Raw data:
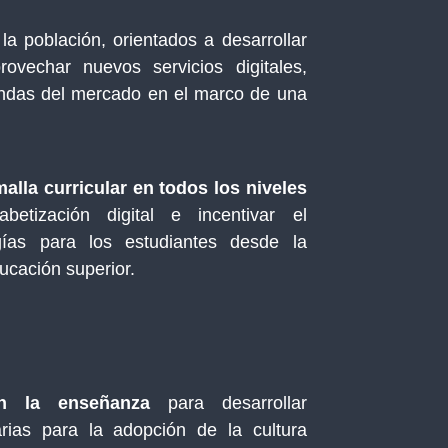
a población, orientados a desarrollar
ovechar nuevos servicios digitales,
emandas del mercado en el marco de una
alla curricular en todos los niveles
abetización digital e incentivar el
ías para los estudiantes desde la
ducación superior.
en la enseñanza
para desarrollar
rias para la adopción de la cultura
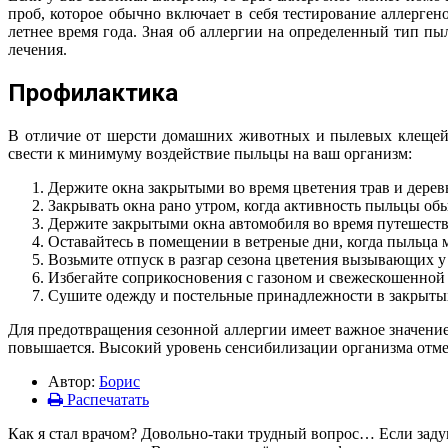
проб, которое обычно включает в себя тестирование аллерге
летнее время года. Зная об аллергии на определенный тип 
лечения.
Профилактика
В отличие от шерсти домашних животных и пылевых клещей, и
свести к минимуму воздействие пыльцы на ваш организм:
Держите окна закрытыми во время цветения трав и дерев
Закрывать окна рано утром, когда активность пыльцы о
Держите закрытыми окна автомобиля во время путешеств
Оставайтесь в помещении в ветреные дни, когда пыльца м
Возьмите отпуск в разгар сезона цветения вызывающих у 
Избегайте соприкосновения с газоном и свежескошенной 
Сушите одежду и постельные принадлежности в закрытых
Для предотвращения сезонной аллергии имеет важное значение
повышается. Высокий уровень сенсибилизации организма отме
Автор:
Борис
Распечатать
Как я стал врачом? Довольно-таки трудный вопрос… Если задума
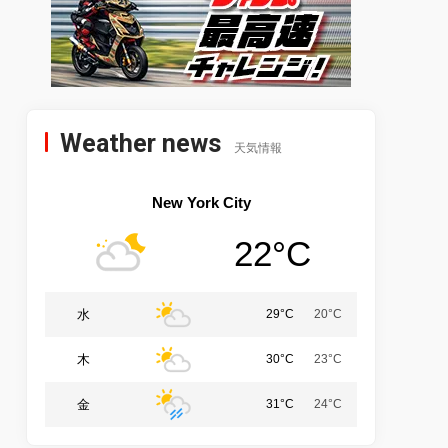
Weather news
天気情報
New York City
22°C
水
29°C
20°C
木
30°C
23°C
金
31°C
24°C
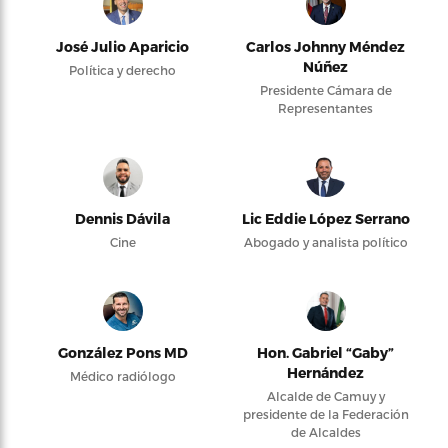
José Julio Aparicio
Carlos Johnny Méndez
Núñez
Política y derecho
Presidente Cámara de
Representantes
Dennis Dávila
Lic Eddie López Serrano
Cine
Abogado y analista político
González Pons MD
Hon. Gabriel “Gaby”
Hernández
Médico radiólogo
Alcalde de Camuy y
presidente de la Federación
de Alcaldes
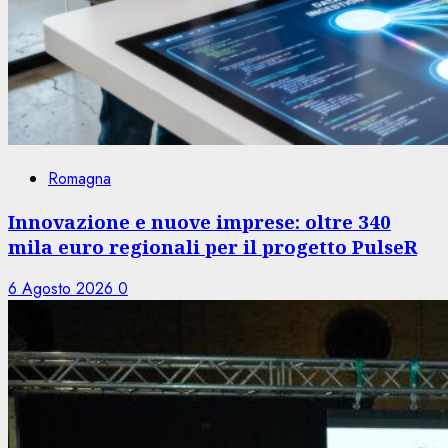
Romagna
Innovazione e nuove imprese: oltre 340
mila euro regionali per il progetto PulseR
6 Agosto 2026
0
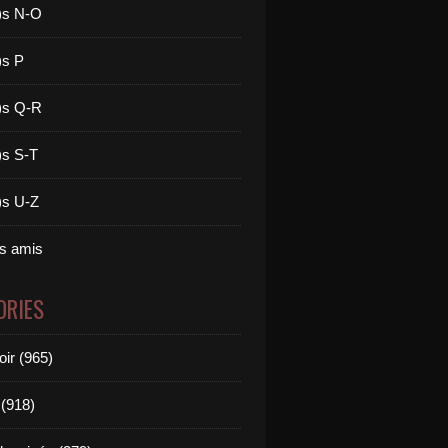
)s N-O
)s P
)s Q-R
)s S-T
)s U-Z
es amis
ORIES
oir (965)
(918)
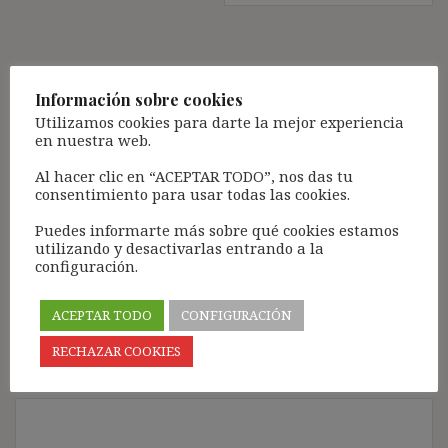
Deja una respuesta
Información sobre cookies
Tu dirección de correo electrónico no será publicada.
Los
Utilizamos cookies para darte la mejor experiencia
campos obligatorios están marcados con
*
en nuestra web.
Comentario
*
Al hacer clic en “ACEPTAR TODO”, nos das tu
consentimiento para usar todas las cookies.
Puedes informarte más sobre qué cookies estamos
utilizando y desactivarlas entrando a la
configuración.
ACEPTAR TODO
CONFIGURACIÓN
RECHAZAR COOKIES
Nombre
*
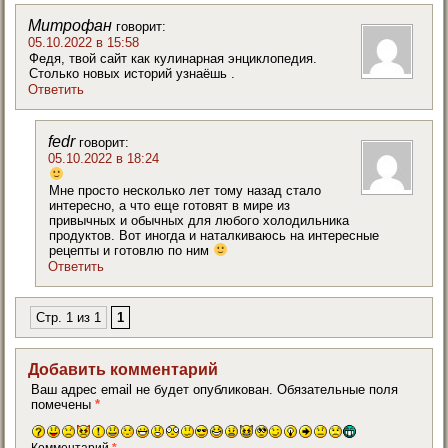
Митрофан
говорит:
05.10.2022 в 15:58
Федя, твой сайт как кулинарная энциклопедия.
Столько новых историй узнаёшь .
Ответить
fedr
говорит:
05.10.2022 в 18:24
Мне просто несколько лет тому назад стало
интересно, а что еще готовят в мире из
привычных и обычных для любого холодильника
продуктов. Вот иногда и наталкиваюсь на интересные
рецепты и готовлю по ним
Ответить
Стр. 1 из 1
1
Добавить комментарий
Ваш адрес email не будет опубликован.
Обязательные поля
помечены
*
Комментарий
*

Activity: You are asked to reproduce each line above exactly, but to exclude the pictures.

Reply:
a población, orientados a desarrollar
ovechar nuevos servicios digitales,
emandas del mercado en el marco de una
alla curricular en todos los niveles
abetización digital e incentivar el
ías para los estudiantes desde la
ducación superior.
en la enseñanza
para desarrollar
rias para la adopción de la cultura
проб, которое обычно включает в себя тестирование аллерге
летнее время года. Зная об аллергии на определенный тип 
лечения.
Профилактика
В отличие от шерсти домашних животных и пылевых клещей, и
свести к минимуму воздействие пыльцы на ваш организм:
Держите окна закрытыми во время цветения трав и дерев
Закрывать окна рано утром, когда активность пыльцы о
Держите закрытыми окна автомобиля во время путешеств
Оставайтесь в помещении в ветреные дни, когда пыльца м
Возьмите отпуск в разгар сезона цветения вызывающих у 
Избегайте соприкосновения с газоном и свежескошенной 
Сушите одежду и постельные принадлежности в закрытых
Для предотвращения сезонной аллергии имеет важное значение
повышается. Высокий уровень сенсибилизации организма отме
Автор:
Борис
Распечатать
Как я стал врачом? Довольно-таки трудный вопрос… Если задума
Weather news
天気情報
New York City
22°C
水
29°C
20°C
木
30°C
23°C
金
31°C
24°C
José Julio Aparicio
Carlos Johnny Méndez
Núñez
Política y derecho
Presidente Cámara de
Representantes
Dennis Dávila
Lic Eddie López Serrano
Cine
Abogado y analista político
González Pons MD
Hon. Gabriel “Gaby”
Hernández
Médico radiólogo
Alcalde de Camuy y
presidente de la Federación
de Alcaldes
Romagna
Innovazione e nuove imprese: oltre 340
mila euro regionali per il progetto PulseR
6 Agosto 2026
0
)s N-O
)s P
)s Q-R
)s S-T
)s U-Z
es amis
ORIES
oir (965)
(918)
Deja una respuesta
Información sobre cookies
Tu dirección de correo electrónico no será publicada.
Los
Utilizamos cookies para darte la mejor experiencia
campos obligatorios están marcados con
*
en nuestra web.
Comentario
*
Al hacer clic en “ACEPTAR TODO”, nos das tu
consentimiento para usar todas las cookies.
Puedes informarte más sobre qué cookies estamos
utilizando y desactivarlas entrando a la
configuración.
ACEPTAR TODO
CONFIGURACIÓN
RECHAZAR COOKIES
Nombre
*
Митрофан
говорит:
05.10.2022 в 15:58
Федя, твой сайт как кулинарная энциклопедия.
Столько новых историй узнаёшь .
Ответить
fedr
говорит:
05.10.2022 в 18:24
Мне просто несколько лет тому назад стало
интересно, а что еще готовят в мире из
привычных и обычных для любого холодильника
продуктов. Вот иногда и наталкиваюсь на интересные
рецепты и готовлю по ним
Ответить
Стр. 1 из 1
1
Добавить комментарий
Ваш адрес email не будет опубликован.
Обязательные поля
помечены
*
Комментарий
*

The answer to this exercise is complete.